Blog

Musings of a Developer

Debunking Convolutional Neural Networks (CNN) with practical examples

Hello and welcome to the second post on Debunking Neural Network series In the previous post, we saw what is Deep Learning and how it is radically transforming industries. Next, we had a look at Artificial Neural Networks which are the driving forces behind the immense potential of DL. Then we also had a brief look at Google’s Deep Learning framework called Tensorflow. To make things a little bit easy we utilized Keras’ powerful interface for Tensorflow to construct our programs. Finally, we had a look at how Artificial Neural Networks & DL can be used to solve seemingly difficult problems such as predicting housing prices, classifying mail as a Spam/not spam.

All those examples we saw in the last post were, in some or the other form of text and numbers. But have you ever wondered how would these Neural Networks perform if the data is in the form of Images or Videos? This post will be about that special type of Neural Network called Convolutional Neural Networks which are the go-to architecture when working with images.

Originally the Convolutional Neural Network architecture was introduced by Yann LeCun back in 1998. It took almost one and a half-decade to get big attention to convolutional networks when, in 2012, the ImageNet competition was won by a team using this architecture.

A Primer on CNN’s:

There are four main operations in the ConvNet shown above:

  1. Convolution
  2. Non Linearity (ReLU)
  3. Pooling
  4. Classification (Fully Connected Layer)

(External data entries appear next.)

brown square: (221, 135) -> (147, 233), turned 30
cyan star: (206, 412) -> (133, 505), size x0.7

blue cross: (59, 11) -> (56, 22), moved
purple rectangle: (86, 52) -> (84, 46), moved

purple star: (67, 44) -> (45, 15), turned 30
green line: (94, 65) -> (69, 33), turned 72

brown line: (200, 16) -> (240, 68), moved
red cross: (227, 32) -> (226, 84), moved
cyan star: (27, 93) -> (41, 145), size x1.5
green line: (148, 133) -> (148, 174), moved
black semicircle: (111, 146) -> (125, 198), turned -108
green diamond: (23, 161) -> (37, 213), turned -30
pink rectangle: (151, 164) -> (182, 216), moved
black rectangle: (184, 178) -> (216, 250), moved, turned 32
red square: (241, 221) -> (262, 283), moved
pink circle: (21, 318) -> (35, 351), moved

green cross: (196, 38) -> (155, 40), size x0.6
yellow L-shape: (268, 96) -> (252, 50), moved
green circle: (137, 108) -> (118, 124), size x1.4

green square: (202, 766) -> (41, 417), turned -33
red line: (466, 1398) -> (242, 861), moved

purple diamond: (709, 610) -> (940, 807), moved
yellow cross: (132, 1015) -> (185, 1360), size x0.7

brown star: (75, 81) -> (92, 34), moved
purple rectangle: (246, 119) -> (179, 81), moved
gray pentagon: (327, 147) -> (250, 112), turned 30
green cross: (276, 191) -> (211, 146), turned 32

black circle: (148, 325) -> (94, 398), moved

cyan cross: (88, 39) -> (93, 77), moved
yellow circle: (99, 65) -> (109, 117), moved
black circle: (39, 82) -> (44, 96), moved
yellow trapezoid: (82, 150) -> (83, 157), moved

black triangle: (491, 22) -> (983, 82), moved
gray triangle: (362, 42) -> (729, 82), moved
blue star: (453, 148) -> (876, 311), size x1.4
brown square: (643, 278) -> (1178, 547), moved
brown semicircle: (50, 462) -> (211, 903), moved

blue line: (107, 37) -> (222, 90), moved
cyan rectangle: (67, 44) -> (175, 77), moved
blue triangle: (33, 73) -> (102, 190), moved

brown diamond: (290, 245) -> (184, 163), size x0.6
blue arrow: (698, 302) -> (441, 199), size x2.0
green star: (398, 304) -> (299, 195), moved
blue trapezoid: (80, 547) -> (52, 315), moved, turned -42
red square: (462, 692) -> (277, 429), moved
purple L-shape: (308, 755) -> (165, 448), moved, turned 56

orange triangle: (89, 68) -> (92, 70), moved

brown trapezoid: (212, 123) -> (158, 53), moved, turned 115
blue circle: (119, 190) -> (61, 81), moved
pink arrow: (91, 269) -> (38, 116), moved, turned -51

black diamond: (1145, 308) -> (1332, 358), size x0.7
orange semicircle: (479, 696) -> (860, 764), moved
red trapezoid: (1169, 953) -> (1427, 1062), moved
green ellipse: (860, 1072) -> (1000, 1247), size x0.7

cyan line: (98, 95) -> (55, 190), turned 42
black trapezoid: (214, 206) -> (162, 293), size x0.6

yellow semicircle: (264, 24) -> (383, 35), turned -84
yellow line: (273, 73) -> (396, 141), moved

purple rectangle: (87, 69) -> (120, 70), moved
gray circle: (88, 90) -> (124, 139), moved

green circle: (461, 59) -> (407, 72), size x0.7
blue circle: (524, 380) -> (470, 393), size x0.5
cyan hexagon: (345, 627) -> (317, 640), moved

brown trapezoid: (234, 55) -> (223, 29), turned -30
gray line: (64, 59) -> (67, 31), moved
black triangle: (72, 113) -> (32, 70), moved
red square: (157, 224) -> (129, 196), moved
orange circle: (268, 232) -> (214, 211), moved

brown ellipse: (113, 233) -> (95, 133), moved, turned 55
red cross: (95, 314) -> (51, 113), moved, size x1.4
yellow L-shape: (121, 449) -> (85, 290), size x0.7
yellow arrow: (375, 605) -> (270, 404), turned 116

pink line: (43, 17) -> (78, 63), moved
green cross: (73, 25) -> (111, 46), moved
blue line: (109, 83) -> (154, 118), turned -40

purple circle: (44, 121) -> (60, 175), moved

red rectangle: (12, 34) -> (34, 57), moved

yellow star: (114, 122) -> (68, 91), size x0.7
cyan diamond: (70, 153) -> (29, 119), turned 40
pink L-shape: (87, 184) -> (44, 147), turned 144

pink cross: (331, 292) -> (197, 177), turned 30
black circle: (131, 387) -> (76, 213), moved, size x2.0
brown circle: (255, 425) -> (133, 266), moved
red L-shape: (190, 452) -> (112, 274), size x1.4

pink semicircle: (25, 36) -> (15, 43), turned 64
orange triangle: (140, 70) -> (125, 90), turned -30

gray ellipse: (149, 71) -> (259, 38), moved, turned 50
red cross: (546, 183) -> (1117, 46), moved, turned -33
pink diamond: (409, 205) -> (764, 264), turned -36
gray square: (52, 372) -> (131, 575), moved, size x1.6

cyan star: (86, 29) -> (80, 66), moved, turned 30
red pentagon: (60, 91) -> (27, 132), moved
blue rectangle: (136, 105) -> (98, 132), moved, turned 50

STEP-1: Convolution Operation

Every image can be represented as a matrix of pixel values. The primary purpose of Convolution in the case of a ConvNet is to extract features from the input image. Convolution preserves the spatial relationship between pixels by learning image features using small squares of input data. Convolution operation can be understood using the animation.

In CNN terminology, the 3×3 matrix is called a ‘filter‘/‘kernel’/‘feature detector’ and the matrix formed by sliding the filter over the image and computing the dot product is called the ‘Convolved Feature’/‘Activation Map’/‘Feature Map‘.

STEP-2: Non-Linearity

ReLU stands for the Rectified Linear Unit and it is a Non-Linear Mathematical operation. ReLU is an element-wise operation (applied per pixel) and replaces all negative pixel values in the feature map by zero. The purpose of ReLU is to introduce non-linearity in our ConvNet since the Convolution operation itself is a linear operation, so we account for non-linearity by introducing a non-linear function.

STEP-3: Pooling

Pooling is a form of dimensionality reduction technique. Pooling reduces the dimensionality of each feature map while retaining the crucial information. Pooling can be of different types: Max, Average, Sum, etc. Below shows an example of Max Pooling operation on a Rectified Feature map (obtained after convolution + ReLU operation) by using a 2×2 window.

STEP-4: Classification

The Fully Connected layer is nothing but a simple Multi-Layer Perceptron that uses a softmax activation function in the output layer. The purpose of this Fully Connected layer is to use high-level features, abstracted from previous layers, to classify the input image into various classes based on the training dataset. Traditional Machine Learning classifiers (SVM, Logistic regression) can also be used.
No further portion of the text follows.